On Friday, 4 November 2022 at 13:01:09 UTC, Iain Buclaw wrote:
What does in a hardware token mean for us? Is it required to have it to hand every time we have to sign a beta, rc, final release binary? Does it bound us to a specific OS because of locked in proprietary tools?

Unfortunately I don't know.

In what way would it hamper the ability to sign built binaries on a virtual machine, in a remote server, behind a read-only console UI?

Probably in a big way.

Previously, I would just commit the .pfx//.p12, this will be soon impossible (granted, this lower security to commit the cert). This won't be possible, perhaps already is.

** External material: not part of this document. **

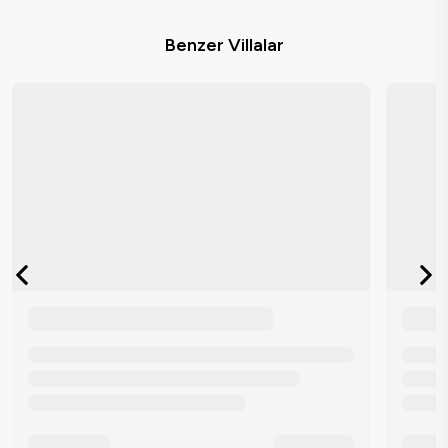
Benzer Villalar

The Certum "cloud" solution needs a desktop app AND a phone APP (Android/iPhone), and is unsuitable for CI.

All this just for Windows code signing.

My prediction is that in a few years Microsoft will stop this nightmare and do like Apple and you will just cloud-sign stuff with a microsoft.com account. This will be a lot better.


---- THAT SAID ----

Now, codesigning certificates do not preovide automatic warning removal. Every Windows program has an Authenticode score, having an EV just gets you a high score from the get go, but you still have reputation. So the only thing you buy is freedom from the warning pop-up and the user gets some safety. An OV gets no initial reputation, and the word on the street is that when you change cert every 3 years you must regain that reputation.

One could perhaps use a self-signed certificate that will allow to reuse that Authenticode reputation, I'm not sure.